Erie County Holding Center in Buffalo (Fortunate4now/Wiki)
Court-mandated reports about Erie County’s compliance with a federal directive to improve health and safety conditions in its suicide-plagued jails have been ordered unsealed by the U.S. Court of Appeals for the Second Circuit.
“Neither experience nor logic” supports a 2011 order by Western District Judge William Skretny (See Profile) sealing the reports in a case where “every aspect” has otherwise been public, the circuit decided unanimously in United States of America v. Erie County, New York, 13-3653-cv on Monday.
“The United States Department of Justice is a public agency, which brought a claim before a public court, the District Court for the Western District of New York, arguing that a public government, Erie County, failed to meet constitutional requirements in operating two public institutions, the Erie County correctional facilities,” Judge Guido Calabresi (See Profile) wrote.
“Critically,” Calabresi added, “the public court retains jurisdiction over the dispute, and indeed may be moved, or move itself, to reinstitute civil proceedings” based on the progress seen in jail conditions in the compliance reports.
Access “enables the public to understand, monitor, and respond to the progress made towards altering what the Department of Justice, as enforcer of the nation’s laws, alleged were unconstitutional conditions in Erie County correctional facilities,” Calabresi wrote in a decision joined by Judges Barrington Parker (See Profile) and Gerard Lynch (See Profile).
The Justice Department in 2009 brought suit against the county after a two-year investigation. The government alleged that conditions at the county’s jails violated prisoners’ Eighth and Fourteenth amendment rights. Most troubling, it said, were five suicides at the Erie County Holding Center in downtown Buffalo between 2005 and 2010.

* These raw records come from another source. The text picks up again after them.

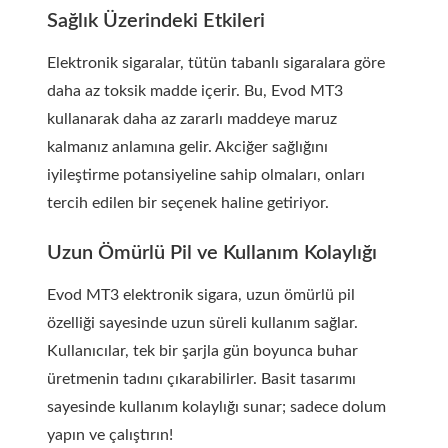
Sağlık Üzerindeki Etkileri
Elektronik sigaralar, tütün tabanlı sigaralara göre
daha az toksik madde içerir. Bu, Evod MT3
kullanarak daha az zararlı maddeye maruz
kalmanız anlamına gelir. Akciğer sağlığını
iyileştirme potansiyeline sahip olmaları, onları
tercih edilen bir seçenek haline getiriyor.
Uzun Ömürlü Pil ve Kullanım Kolaylığı
Evod MT3 elektronik sigara, uzun ömürlü pil
özelliği sayesinde uzun süreli kullanım sağlar.
Kullanıcılar, tek bir şarjla gün boyunca buhar
üretmenin tadını çıkarabilirler. Basit tasarımı
sayesinde kullanım kolaylığı sunar; sadece dolum
yapın ve çalıştırın!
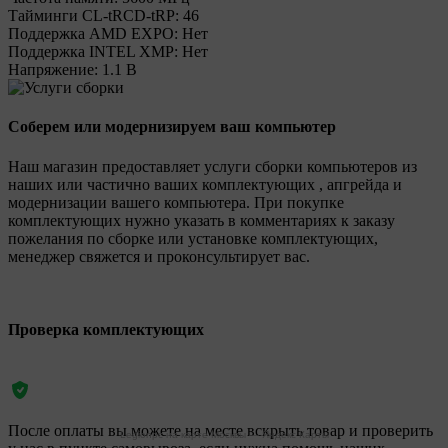
Тайминги CL-tRCD-tRP:
46
Поддержка AMD EXPO:
Нет
Поддержка INTEL XMP:
Нет
Напряжение:
1.1 В
Соберем или модернизируем ваш компьютер
Наш магазин предоставляет услуги сборки компьютеров из
наших или частично ваших комплектующих , апгрейда и
модернизации вашего компьютера. При покупке
комплектующих нужно указать в комментариях к заказу
пожелания по сборке или установке комплектующих,
менеджер свяжется и проконсультирует вас.
Проверка комплектующих
После оплаты вы можете на месте вскрыть товар и проверить
Legionpc на карте Москвы — Яндекс Карты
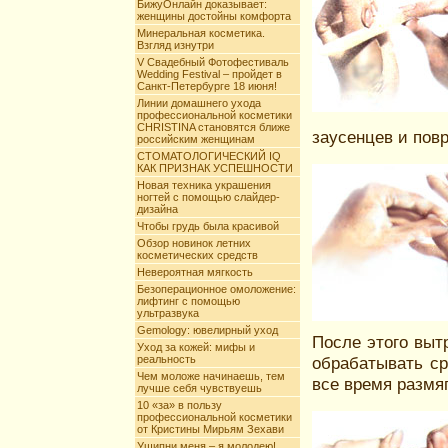
БижуОнлайн доказывает:
женщины достойны комфорта
Минеральная косметика.
Взгляд изнутри
V Свадебный Фотофестиваль
Wedding Festival – пройдет в
Санкт-Петербурге 18 июня!
Линии домашнего ухода
профессиональной косметики
CHRISTINA становятся ближе
заусенцев и повр
российским женщинам
СТОМАТОЛОГИЧЕСКИЙ IQ
КАК ПРИЗНАК УСПЕШНОСТИ
Новая техника украшения
ногтей с помощью слайдер-
дизайна
Чтобы грудь была красивой
Обзор новинок летних
косметических средств
Невероятная мягкость
Безоперационное омоложение:
лифтинг с помощью
ультразвука
Gemology: ювелирный уход
После этого выт
Уход за кожей: мифы и
реальность
обрабатывать ср
Чем моложе начинаешь, тем
все время размя
лучше себя чувствуешь
10 «за» в пользу
профессиональной косметики
от Кристины Мирьям Зехави
Ущипни меня – я молодею!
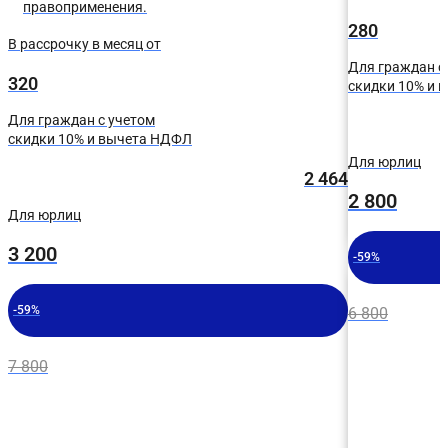
правоприменения.
280
В рассрочку в месяц от
Для граждан с
320
скидки 10% и 
Для граждан с учетом
скидки 10% и вычета НДФЛ
Для юрлиц
2 464
2 800
Для юрлиц
3 200
-59%
-59%
6 800
7 800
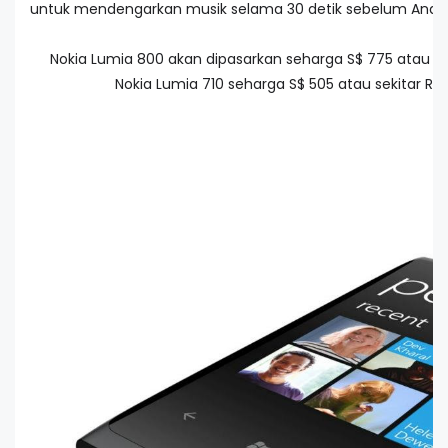
untuk mendengarkan musik selama 30 detik sebelum And
Nokia Lumia 800 akan dipasarkan seharga S$ 775 atau sek
Nokia Lumia 710 seharga S$ 505 atau sekitar Rp 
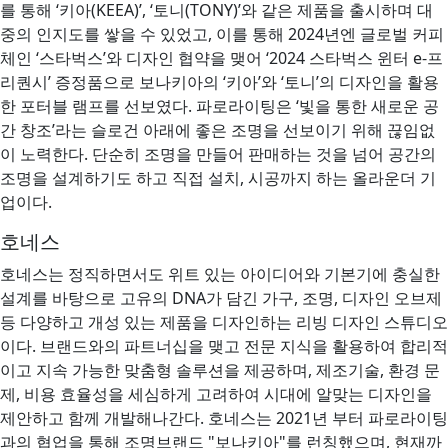
를 통해 ‘키아(KEEA)’, ‘토니(TONY)’와 같은 제품을 출시하며 대
중의 인지도를 쌓을 수 있었고, 이를 통해 2024년엔 글로벌 커피
체인 ‘스타벅스’와 디자인 협약을 맺어 ‘2024 스타벅스 윈터 e-프
리퀀시’ 증정품으로 보나키아의 ‘키아’와 ‘토니’의 디자인을 활용
한 포터블 램프를 선보였다. 파로라이팅은 ‘빛을 통한 새로운 공
간 창조’라는 슬로건 아래에 좋은 조명을 선보이기 위해 끊임없
이 노력한다. 단순히 조명을 만들어 판매하는 것을 넘어 공간의
조명을 설계하기도 하고 직접 설치, 시공까지 하는 올라운더 기
업이다.
호네스
호네스는 정직하면서도 위트 있는 아이디어와 기본기에 충실한
설계를 바탕으로 고유의 DNA가 담긴 가구, 조명, 디자인 오브제
등 다양하고 개성 있는 제품을 디자인하는 리빙 디자인 스튜디오
이다. 브랜드와의 파트너십을 맺고 전문 지식을 활용하여 합리적
이고 지속 가능한 맞춤형 솔루션을 제공하며, 제조기술, 환경 문
제, 비용 효율성을 세심하게 고려하여 시대에 알맞는 디자인을
제안하고 함께 개발해나간다. 호네스는 2021년 부터 파로라이팅
과의 협업을 통해 조명브랜드 "보나키아"를 런칭했으며, 현재까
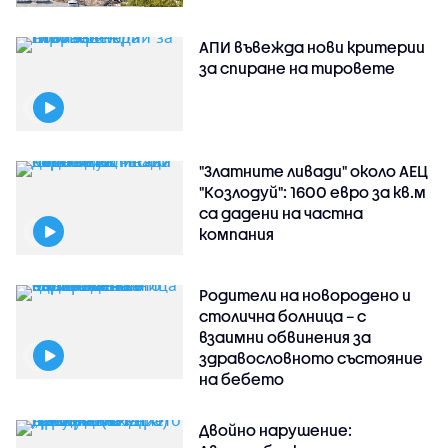
АПИ въвежда нови критерии
за спиране на тировете
"Златните ливади" около АЕЦ
"Козлодуй": 1600 евро за кв.м
са дадени на частна
компания
Родители на новородено и
столична болница – с
взаимни обвинения за
здравословното състояние
на бебето
Двойно нарушение:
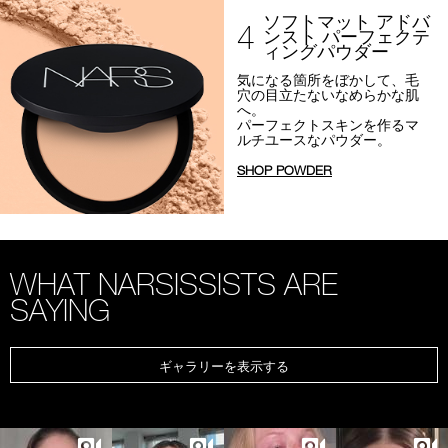
ソフトマット アドバ
4
ンスト パーフェクテ
ィングパウダー
気になる箇所をぼかして、
毛
穴の目立たないなめらかな肌
へ。
パーフェクトスキンを作るマ
ルチユースなパウダー。
SHOP POWDER
WHAT NARSISSISTS ARE
SAYING
ギャラリーを表示する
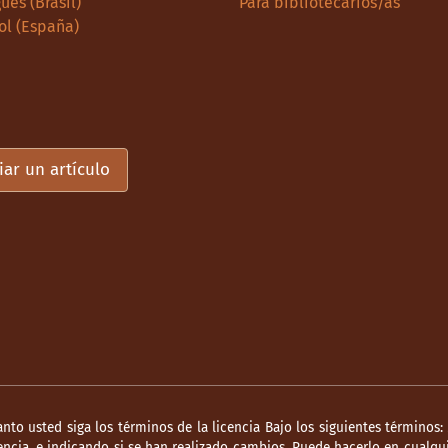
uês (Brasil)
Para bibliotecarios/as
ol (España)
iar un artículo
anto usted siga los términos de la licencia Bajo los siguientes términos:
ncia, e indicando si se han realizado cambios. Puede hacerlo en cualqui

The New York Civil Liberties Union, which intervened on behalf of the public to argue for unsealing the reports, said nine inmates have committed suicide in county jails since 2003 and at least 15 others have attempted to do so.
The federal suit also said health conditions were unconstitutionally substandard at the county’s Correctional Facility in Alden.
The county agreed to a settlement in 2011, which called for doctors to file reports with the Justice Department and Skretny on health and mental health conditions at the two county facilities every six months.
Skretny sealed the compliance reports at the same time he approved the settlement. In 2013, he denied a motion from the NYCLU that the reports be unsealed, ruling that keeping the findings out of the public eye would encourage give-and-take over making improvements in the health care available to inmates.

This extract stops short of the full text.